** Activity **
Copy out the data below. Leave nothing out and alter nothing.

***

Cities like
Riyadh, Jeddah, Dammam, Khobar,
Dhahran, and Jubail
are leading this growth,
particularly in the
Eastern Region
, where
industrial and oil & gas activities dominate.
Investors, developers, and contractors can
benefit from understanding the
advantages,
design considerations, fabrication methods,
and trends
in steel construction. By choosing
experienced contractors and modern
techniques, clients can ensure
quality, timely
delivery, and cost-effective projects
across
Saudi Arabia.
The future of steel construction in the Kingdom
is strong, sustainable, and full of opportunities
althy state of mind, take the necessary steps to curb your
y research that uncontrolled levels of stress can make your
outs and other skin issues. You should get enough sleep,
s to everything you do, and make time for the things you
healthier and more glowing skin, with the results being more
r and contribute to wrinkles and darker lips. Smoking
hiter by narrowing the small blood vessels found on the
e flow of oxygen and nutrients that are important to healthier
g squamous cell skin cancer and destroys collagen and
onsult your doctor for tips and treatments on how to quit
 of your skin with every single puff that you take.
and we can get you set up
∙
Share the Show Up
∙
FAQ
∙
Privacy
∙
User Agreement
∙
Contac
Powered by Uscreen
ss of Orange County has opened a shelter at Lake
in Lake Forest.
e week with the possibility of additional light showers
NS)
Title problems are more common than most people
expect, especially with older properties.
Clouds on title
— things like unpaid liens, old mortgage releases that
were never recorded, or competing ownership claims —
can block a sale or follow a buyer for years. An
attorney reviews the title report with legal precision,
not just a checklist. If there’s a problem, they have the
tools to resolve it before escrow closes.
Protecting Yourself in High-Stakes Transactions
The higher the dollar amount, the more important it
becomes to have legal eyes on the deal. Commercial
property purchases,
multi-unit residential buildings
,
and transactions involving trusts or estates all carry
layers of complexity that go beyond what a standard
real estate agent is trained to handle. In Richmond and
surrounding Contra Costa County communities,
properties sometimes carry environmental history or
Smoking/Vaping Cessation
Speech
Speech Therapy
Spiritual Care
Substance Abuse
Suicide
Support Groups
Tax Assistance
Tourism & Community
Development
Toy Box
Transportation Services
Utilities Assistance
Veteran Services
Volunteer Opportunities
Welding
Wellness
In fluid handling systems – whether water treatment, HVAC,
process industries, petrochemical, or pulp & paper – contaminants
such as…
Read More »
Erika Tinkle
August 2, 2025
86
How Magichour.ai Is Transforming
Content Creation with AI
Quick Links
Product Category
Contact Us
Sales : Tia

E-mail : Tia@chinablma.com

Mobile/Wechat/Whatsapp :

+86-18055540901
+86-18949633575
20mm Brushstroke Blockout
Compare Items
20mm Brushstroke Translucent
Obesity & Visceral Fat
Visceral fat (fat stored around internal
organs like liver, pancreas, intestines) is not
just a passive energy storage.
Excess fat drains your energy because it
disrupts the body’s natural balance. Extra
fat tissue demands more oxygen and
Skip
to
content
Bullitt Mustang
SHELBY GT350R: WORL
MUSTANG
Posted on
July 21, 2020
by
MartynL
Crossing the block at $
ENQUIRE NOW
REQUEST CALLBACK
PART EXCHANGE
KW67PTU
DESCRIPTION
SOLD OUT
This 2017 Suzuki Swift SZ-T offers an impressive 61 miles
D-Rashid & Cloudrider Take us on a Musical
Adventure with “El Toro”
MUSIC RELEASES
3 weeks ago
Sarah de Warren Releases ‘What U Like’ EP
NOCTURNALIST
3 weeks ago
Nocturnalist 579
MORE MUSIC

***

** Exercise answer **
Cities like
Riyadh, Jeddah, Dammam, Khobar,
Dhahran, and Jubail
are leading this growth,
particularly in the
Eastern Region
, where
industrial and oil & gas activities dominate.
Investors, developers, and contractors can
benefit from understanding the
advantages,
design considerations, fabrication methods,
and trends
in steel construction. By choosing
experienced contractors and modern
techniques, clients can ensure
quality, timely
delivery, and cost-effective projects
across
Saudi Arabia.
The future of steel construction in the Kingdom
is strong, sustainable, and full of opportunities
althy state of mind, take the necessary steps to curb your
y research that uncontrolled levels of stress can make your
outs and other skin issues. You should get enough sleep,
s to everything you do, and make time for the things you
healthier and more glowing skin, with the results being more
r and contribute to wrinkles and darker lips. Smoking
hiter by narrowing the small blood vessels found on the
e flow of oxygen and nutrients that are important to healthier
g squamous cell skin cancer and destroys collagen and
onsult your doctor for tips and treatments on how to quit
 of your skin with every single puff that you take.
and we can get you set up
∙
Share the Show Up
∙
FAQ
∙
Privacy
∙
User Agreement
∙
Contac
Powered by Uscreen
ss of Orange County has opened a shelter at Lake
in Lake Forest.
e week with the possibility of additional light showers
NS)
Title problems are more common than most people
expect, especially with older properties.
Clouds on title
— things like unpaid liens, old mortgage releases that
were never recorded, or competing ownership claims —
can block a sale or follow a buyer for years. An
attorney reviews the title report with legal precision,
not just a checklist. If there’s a problem, they have the
tools to resolve it before escrow closes.
Protecting Yourself in High-Stakes Transactions
The higher the dollar amount, the more important it
becomes to have legal eyes on the deal. Commercial
property purchases,
multi-unit residential buildings
,
and transactions involving trusts or estates all carry
layers of complexity that go beyond what a standard
real estate agent is trained to handle. In Richmond and
surrounding Contra Costa County communities,
properties sometimes carry environmental history or
Smoking/Vaping Cessation
Speech
Speech Therapy
Spiritual Care
Substance Abuse
Suicide
Support Groups
Tax Assistance
Tourism & Community
Development
Toy Box
Transportation Services
Utilities Assistance
Veteran Services
Volunteer Opportunities
Welding
Wellness
In fluid handling systems – whether water treatment, HVAC,
process industries, petrochemical, or pulp & paper – contaminants
such as…
Read More »
Erika Tinkle
August 2, 2025
86
How Magichour.ai Is Transforming
Content Creation with AI
Quick Links
Product Category
Contact Us
Sales : Tia

E-mail : Tia@chinablma.com

Mobile/Wechat/Whatsapp :

+86-18055540901
+86-18949633575
20mm Brushstroke Blockout
Compare Items
20mm Brushstroke Translucent
Obesity & Visceral Fat
Visceral fat (fat stored around internal
organs like liver, pancreas, intestines) is not
just a passive energy storage.
Excess fat drains your energy because it
disrupts the body’s natural balance. Extra
fat tissue demands more oxygen and
Skip
to
content
Bullitt Mustang
SHELBY GT350R: WORL
MUSTANG
Posted on
July 21, 2020
by
MartynL
Crossing the block at $
ENQUIRE NOW
REQUEST CALLBACK
PART EXCHANGE
KW67PTU
DESCRIPTION
SOLD OUT
This 2017 Suzuki Swift SZ-T offers an impressive 61 miles
D-Rashid & Cloudrider Take us on a Musical
Adventure with “El Toro”
MUSIC RELEASES
3 weeks ago
Sarah de Warren Releases ‘What U Like’ EP
NOCTURNALIST
3 weeks ago
Nocturnalist 579
MORE MUSIC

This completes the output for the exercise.